• **THE DATA**
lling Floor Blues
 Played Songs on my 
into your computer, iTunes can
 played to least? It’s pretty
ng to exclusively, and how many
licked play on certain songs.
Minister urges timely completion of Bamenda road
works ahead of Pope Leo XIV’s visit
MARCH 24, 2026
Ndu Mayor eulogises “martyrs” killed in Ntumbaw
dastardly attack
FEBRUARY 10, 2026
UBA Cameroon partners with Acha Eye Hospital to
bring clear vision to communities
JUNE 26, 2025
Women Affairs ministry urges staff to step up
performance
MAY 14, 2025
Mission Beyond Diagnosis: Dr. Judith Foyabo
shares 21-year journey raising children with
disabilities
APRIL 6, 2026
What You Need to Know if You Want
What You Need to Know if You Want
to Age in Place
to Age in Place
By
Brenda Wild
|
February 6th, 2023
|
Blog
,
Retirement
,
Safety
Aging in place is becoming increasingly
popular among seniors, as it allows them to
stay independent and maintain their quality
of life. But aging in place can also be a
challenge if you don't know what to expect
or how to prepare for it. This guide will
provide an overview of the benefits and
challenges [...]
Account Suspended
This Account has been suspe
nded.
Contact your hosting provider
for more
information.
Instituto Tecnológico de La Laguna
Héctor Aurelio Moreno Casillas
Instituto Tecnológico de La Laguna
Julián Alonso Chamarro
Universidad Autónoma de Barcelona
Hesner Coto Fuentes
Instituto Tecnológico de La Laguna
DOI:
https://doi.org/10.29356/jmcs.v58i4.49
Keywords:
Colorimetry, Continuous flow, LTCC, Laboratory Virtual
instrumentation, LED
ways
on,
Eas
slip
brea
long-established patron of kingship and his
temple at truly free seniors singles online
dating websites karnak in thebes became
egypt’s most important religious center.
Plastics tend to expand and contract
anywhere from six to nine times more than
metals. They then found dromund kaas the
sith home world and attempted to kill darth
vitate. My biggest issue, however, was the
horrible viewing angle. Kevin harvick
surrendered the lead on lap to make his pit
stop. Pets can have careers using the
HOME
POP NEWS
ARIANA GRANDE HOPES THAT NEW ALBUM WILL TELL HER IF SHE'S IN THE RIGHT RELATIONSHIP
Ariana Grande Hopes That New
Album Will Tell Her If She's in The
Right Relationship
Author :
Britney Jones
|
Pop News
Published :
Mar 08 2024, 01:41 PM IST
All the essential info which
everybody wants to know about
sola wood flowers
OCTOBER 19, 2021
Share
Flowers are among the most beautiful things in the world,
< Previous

• **WHAT YOU NEED TO DO**
Repeat only what runs from the line holding "dating websites karnak in thebes became" to the end of the data, keeping every line exactly as written, first and last included.

• **REPLY TO THE EXERCISE**
dating websites karnak in thebes became
egypt’s most important religious center.
Plastics tend to expand and contract
anywhere from six to nine times more than
metals. They then found dromund kaas the
sith home world and attempted to kill darth
vitate. My biggest issue, however, was the
horrible viewing angle. Kevin harvick
surrendered the lead on lap to make his pit
stop. Pets can have careers using the
HOME
POP NEWS
ARIANA GRANDE HOPES THAT NEW ALBUM WILL TELL HER IF SHE'S IN THE RIGHT RELATIONSHIP
Ariana Grande Hopes That New
Album Will Tell Her If She's in The
Right Relationship
Author :
Britney Jones
|
Pop News
Published :
Mar 08 2024, 01:41 PM IST
All the essential info which
everybody wants to know about
sola wood flowers
OCTOBER 19, 2021
Share
Flowers are among the most beautiful things in the world,
< Previous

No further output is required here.